For the time being the mobile banking environment is fairly safe. That's not because mobile phones are secure, often they're not. Few people use passwords or install anti-virus software. Security experts say they're safe simply because cybercriminals have not yet seriously targeted phones for malware. But as more people adopt mobile banking and it becomes more transactional-not just checking balances and getting alerts-the threats are likely to mount quickly.
Jacob Jegher, a senior analyst at Celent, says criminals have not targeted mobile phones for the same reason they have bypassed Macs in favor of PCs. Criminals want to develop spyware for the masses, and mobile banking adoption is simply too small to attract serious attention.
Someday, however, there will be a tipping point. Nick Holland, a senior analyst at Aite, says: "People are extremely naive and have no idea that mobile devices are susceptible to fraud. They're not connecting the same threats to the laptop to that of mobile devices because it hasn't happened yet. But mobile banking is transitioning to something much more transactional and fraudsters are acutely aware of the opportunity in the pipeline."

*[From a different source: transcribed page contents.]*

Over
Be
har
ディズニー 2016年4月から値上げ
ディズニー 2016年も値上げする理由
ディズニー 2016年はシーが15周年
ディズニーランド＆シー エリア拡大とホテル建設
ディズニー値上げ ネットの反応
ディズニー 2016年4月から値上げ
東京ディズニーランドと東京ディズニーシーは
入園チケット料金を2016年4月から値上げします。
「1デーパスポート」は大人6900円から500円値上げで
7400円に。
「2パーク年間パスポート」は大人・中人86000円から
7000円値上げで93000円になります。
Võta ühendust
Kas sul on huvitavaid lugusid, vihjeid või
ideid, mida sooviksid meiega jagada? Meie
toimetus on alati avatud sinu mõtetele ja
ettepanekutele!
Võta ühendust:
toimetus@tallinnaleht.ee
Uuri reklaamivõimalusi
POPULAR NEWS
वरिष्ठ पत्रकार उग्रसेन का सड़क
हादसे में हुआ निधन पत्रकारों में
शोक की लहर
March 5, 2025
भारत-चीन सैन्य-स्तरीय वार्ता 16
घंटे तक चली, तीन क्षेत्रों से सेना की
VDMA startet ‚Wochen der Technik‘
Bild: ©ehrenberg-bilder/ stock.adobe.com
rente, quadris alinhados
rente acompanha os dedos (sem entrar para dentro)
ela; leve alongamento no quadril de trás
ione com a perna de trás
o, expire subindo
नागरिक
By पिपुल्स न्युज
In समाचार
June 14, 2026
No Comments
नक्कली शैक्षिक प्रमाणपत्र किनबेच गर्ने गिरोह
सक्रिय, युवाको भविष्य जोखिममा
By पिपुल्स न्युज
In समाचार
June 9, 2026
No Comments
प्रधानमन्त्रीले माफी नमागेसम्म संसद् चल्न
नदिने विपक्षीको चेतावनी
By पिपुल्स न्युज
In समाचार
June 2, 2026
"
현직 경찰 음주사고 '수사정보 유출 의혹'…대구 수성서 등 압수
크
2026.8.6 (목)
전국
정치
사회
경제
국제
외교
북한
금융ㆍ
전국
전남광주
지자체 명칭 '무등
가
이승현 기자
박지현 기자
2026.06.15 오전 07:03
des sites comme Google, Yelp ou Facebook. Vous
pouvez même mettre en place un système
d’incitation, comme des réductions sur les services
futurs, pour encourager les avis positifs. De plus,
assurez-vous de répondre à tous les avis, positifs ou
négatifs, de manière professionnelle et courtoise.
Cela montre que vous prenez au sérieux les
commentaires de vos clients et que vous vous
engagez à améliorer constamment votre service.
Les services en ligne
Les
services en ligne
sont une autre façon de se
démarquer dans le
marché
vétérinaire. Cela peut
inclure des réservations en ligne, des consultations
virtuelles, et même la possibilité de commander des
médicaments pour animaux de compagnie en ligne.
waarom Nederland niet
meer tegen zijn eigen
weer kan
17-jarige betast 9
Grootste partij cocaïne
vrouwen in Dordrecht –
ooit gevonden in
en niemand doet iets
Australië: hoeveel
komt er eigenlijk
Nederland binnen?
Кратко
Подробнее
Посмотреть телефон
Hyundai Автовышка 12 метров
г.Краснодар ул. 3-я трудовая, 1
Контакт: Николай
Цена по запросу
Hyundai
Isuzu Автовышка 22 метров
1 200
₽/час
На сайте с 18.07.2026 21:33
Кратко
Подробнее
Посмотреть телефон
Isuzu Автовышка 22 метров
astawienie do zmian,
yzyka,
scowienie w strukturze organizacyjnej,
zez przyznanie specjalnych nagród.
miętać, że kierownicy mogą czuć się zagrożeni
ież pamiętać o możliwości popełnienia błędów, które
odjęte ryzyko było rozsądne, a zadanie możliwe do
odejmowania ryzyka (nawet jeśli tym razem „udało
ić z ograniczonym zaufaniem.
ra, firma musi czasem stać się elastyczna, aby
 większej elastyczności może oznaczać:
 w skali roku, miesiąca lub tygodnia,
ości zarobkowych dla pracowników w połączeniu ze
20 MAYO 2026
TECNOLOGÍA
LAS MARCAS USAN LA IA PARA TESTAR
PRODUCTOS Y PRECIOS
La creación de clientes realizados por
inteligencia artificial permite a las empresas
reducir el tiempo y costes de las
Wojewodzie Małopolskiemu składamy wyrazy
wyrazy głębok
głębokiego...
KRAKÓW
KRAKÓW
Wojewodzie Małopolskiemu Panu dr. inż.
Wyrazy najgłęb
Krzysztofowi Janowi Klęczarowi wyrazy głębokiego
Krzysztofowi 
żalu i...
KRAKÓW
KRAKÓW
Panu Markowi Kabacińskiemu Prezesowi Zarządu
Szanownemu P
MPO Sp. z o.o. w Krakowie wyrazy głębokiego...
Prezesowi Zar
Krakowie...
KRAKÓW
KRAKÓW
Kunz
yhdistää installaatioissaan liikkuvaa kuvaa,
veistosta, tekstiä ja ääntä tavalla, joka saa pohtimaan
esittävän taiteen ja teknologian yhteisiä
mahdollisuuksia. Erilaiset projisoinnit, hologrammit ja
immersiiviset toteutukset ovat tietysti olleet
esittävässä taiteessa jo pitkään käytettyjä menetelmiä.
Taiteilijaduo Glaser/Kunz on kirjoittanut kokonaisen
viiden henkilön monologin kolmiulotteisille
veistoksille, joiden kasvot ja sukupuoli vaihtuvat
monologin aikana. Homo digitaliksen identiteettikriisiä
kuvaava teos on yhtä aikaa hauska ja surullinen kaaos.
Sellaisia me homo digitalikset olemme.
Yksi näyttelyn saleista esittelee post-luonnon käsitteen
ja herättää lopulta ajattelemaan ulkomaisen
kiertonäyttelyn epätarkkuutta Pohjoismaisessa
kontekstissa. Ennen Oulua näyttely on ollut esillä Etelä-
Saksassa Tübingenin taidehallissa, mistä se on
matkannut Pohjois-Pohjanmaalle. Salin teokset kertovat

All the big vendors, including Symantec, VeriSign, RSA and McAfee, have anti-virus solutions. Typically these are imbedded in third-party solutions, or loaded onto a phone's software; they're not offered by the banks themselves. "I don't think the banks are looking at the security aspects at all, which could be problematic," says Holland. "If a vendor says it had 128-bit encryption, they trust it will work."
The nascent threat to mobile banking now takes two forms: worms and malware masquerading as legitimate banking apps. Some analysts say the app stores of the iPhone, Android and Blackberry, with their tens of thousands of apps, are vulnerable. "It's an arms race for apps, with an emphasis on quantity rather than quality. Are they really doing due diligence on all of them?" asks Holland.
In one of the first such cases in December, a phisher hoping to harvest bank login information smuggled his app onto the Android app store, which offers more than 20,000 apps. The rogue app posed as a legitimate banking applet but was designed to trick users into handing over bank login details to fraudsters. The malicious app, posted by Droid09, was quickly identified.
Another potential threat comes from worms, says Joram Borenstein, senior manager, identity protection & verification at RSA. Security experts are following one in particular called SexyView, which travels through SMS. SexyView grabs phone numbers from an infected phone and then sends text messages to them with a link to download a new copy of the worm from the Web. It also gathers data such as the handset serial numbers and phone numbers and posts them to a remote server. The purpose of SexyView is unknown, but some fear that the worm might be assembling the first mobile botnet. To Borenstein, this all seems very 2006. "It's like you're rewinding to what was happening with the PC three or four years ago." Some of the malware today are "innocuous," he says, but serve a nefarious purpose.
Despite these looming threats, mobile banking could prove one of the most secure banking channels, argues Jim Van Dyke, president of Javelin Strategy & Research. The fact that a phone conveys real-time information, has geo-positioning capabilities and could incorporate biometric security features such as fingerprints and voice recognition means the channel could become an important place to boost security for consumers and the bank. "With mobile devices, things could go very right or horribly wrong," he says.